“For my second place of concealment I chose what seemed in the darkness a narrow canon leading through a range of rocky hills. It contained many large bowlders, detached from the slopes of the hills. Behind one of these, in a clump of sage-brush, I made my bed for the day, and soon fell asleep. It seemed as if I had hardly closed my eyes, though in fact it was near midday, when I was awakened by the report of a rifle, the bullet striking the bowlder just above my body. A band of Indians had trailed me and had me nearly surrounded; the shot had been fired with an execrable aim by a fellow who had caught sight of me from the hillside above. The smoke of his rifle betrayed him, and I was no sooner on my feet than he was off his and rolling down the declivity. Then I ran in a stooping posture, dodging among the clumps of sage-brush in a storm of bullets from invisible enemies. The rascals did not rise and pursue, which I thought rather queer, for they must have known by my trail that they had to deal with only one man. The reason for their inaction was soon made clear. I had not gone a hundred yards before I reached the limit of my run—the head of the gulch which I had mistaken for a canon. It terminated in a concave breast of rock, nearly vertical and destitute of vegetation. In that cul-de-sac I was caught like a bear in a pen. Pursuit was needless; they had only to wait.

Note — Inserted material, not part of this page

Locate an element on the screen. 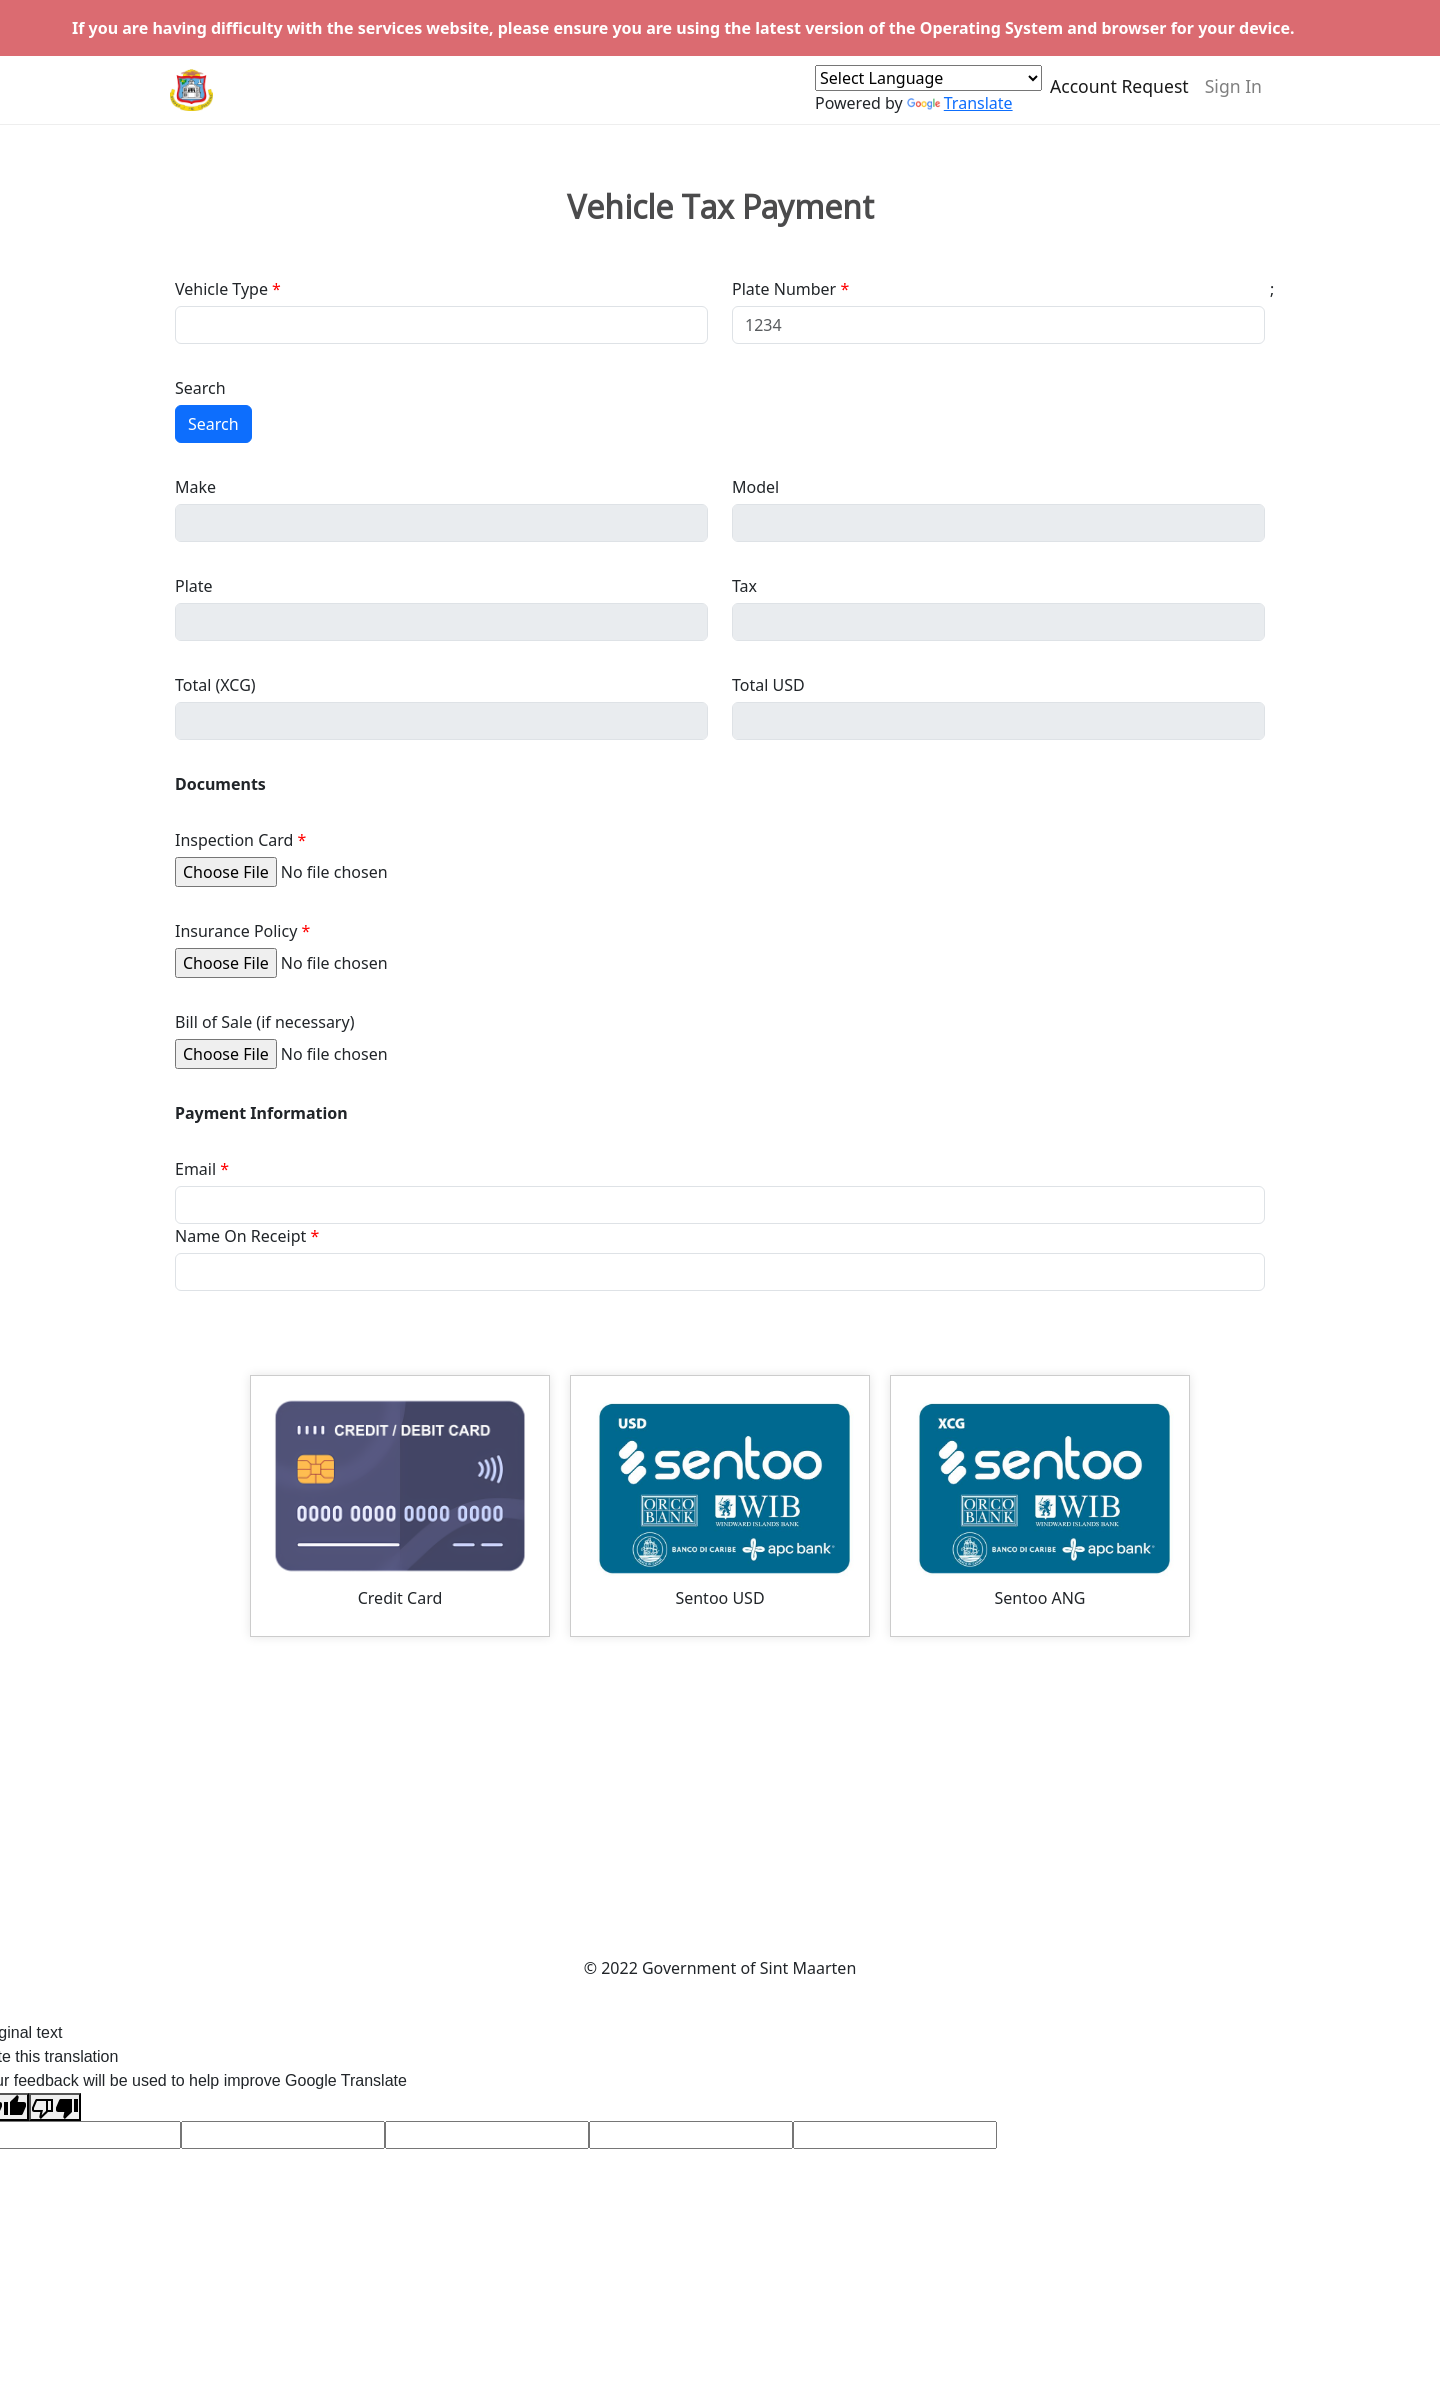 The width and height of the screenshot is (1440, 2402). Vehicle Type is located at coordinates (221, 289). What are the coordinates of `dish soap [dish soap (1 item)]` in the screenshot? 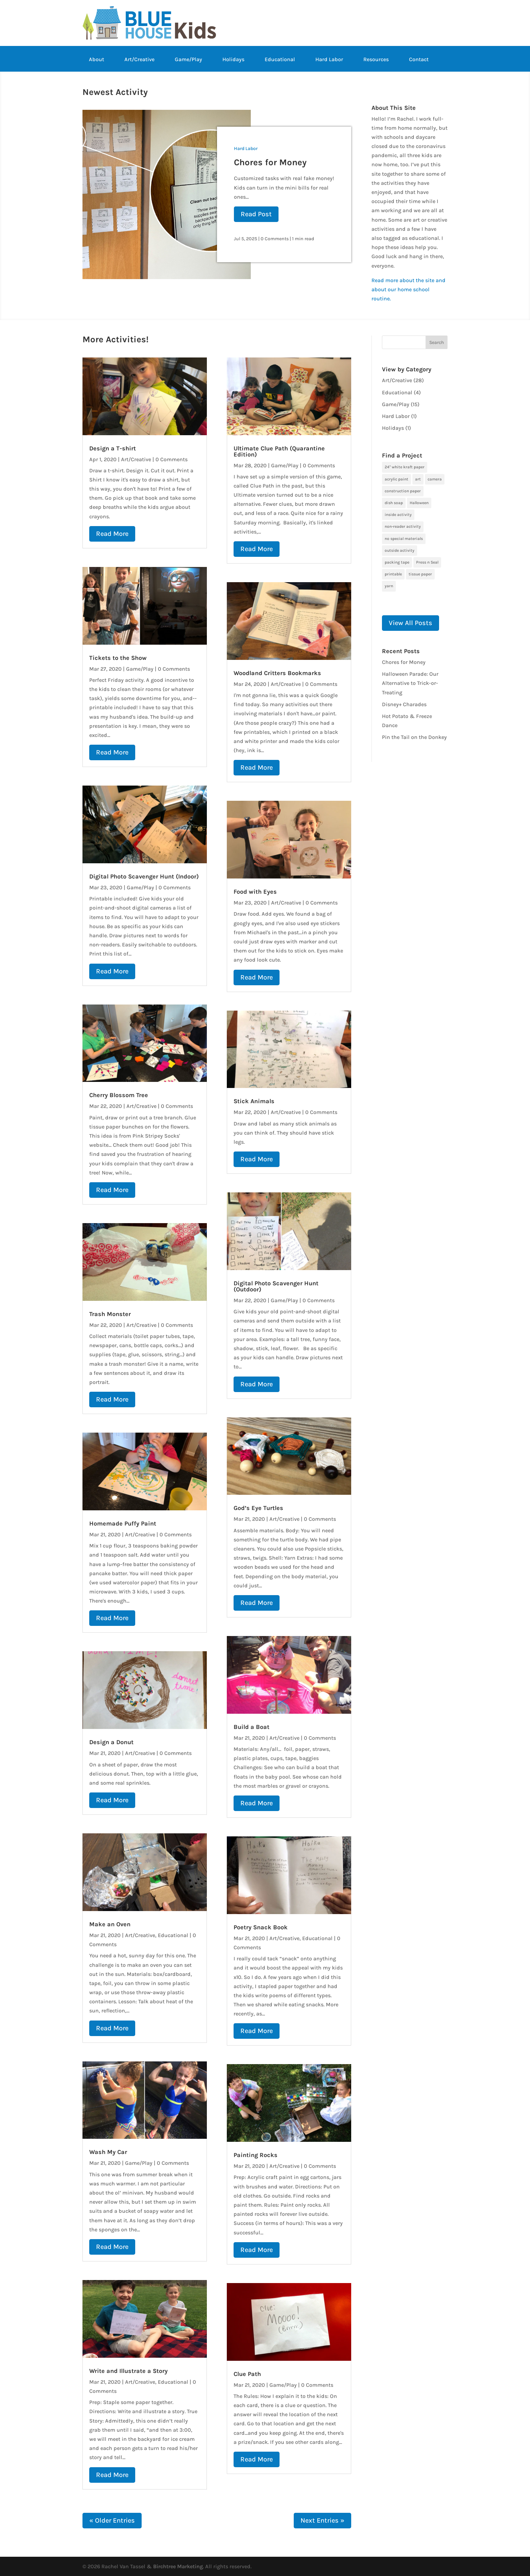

“They waited. For two days and nights, crouching behind a rock topped with a growth of mesquite, and with the cliff at my back, suffering agonies of thirst and absolutely hopeless of deliverance, I fought the fellows at long range, firing occasionally at the smoke of their rifles, as they did at that of mine. Of course, I did not dare to close my eyes at night, and lack of sleep was a keen torture.
“I remember the morning of the third day, which I knew was to be my last. I remember, rather indistinctly, that in my desperation and delirium I sprang out into the open and began firing my repeating rifle without seeing anybody to fire at. And I remember no more of that fight.
“The next thing that I recollect was my pulling myself out of a river just at nightfall. I had not a rag of clothing and knew nothing of my whereabouts, but all that night I traveled, cold and footsore, toward the north. At daybreak I found myself at Fort C. F. Smith, my destination, but without my dispatches. The first man that I met was a sergeant named William Briscoe, whom I knew very well. You can fancy his astonishment at seeing me in that condition, and my own at his asking who the devil I was.
“‘Dave Duck,’ I answered; ‘who should I be?’
“He stared like an owl.
“‘You do look it,’ he said, and I observed that he drew a little away from me. ‘What’s up?’ he added.
“I told him what had happened to me the day before. He heard me through, still staring; then he said:
“’My dear fellow, if you are Dave Duck I ought to inform you that I buried you two months ago. I was out with a small scouting party and found your body, full of bullet-holes and newly scalped— somewhat mutilated otherwise, too, I am sorry to say—right where you say you made your fight. Come to my tent and I’ll show you your clothing and some letters that I took from your person; the commandant has your dispatches.’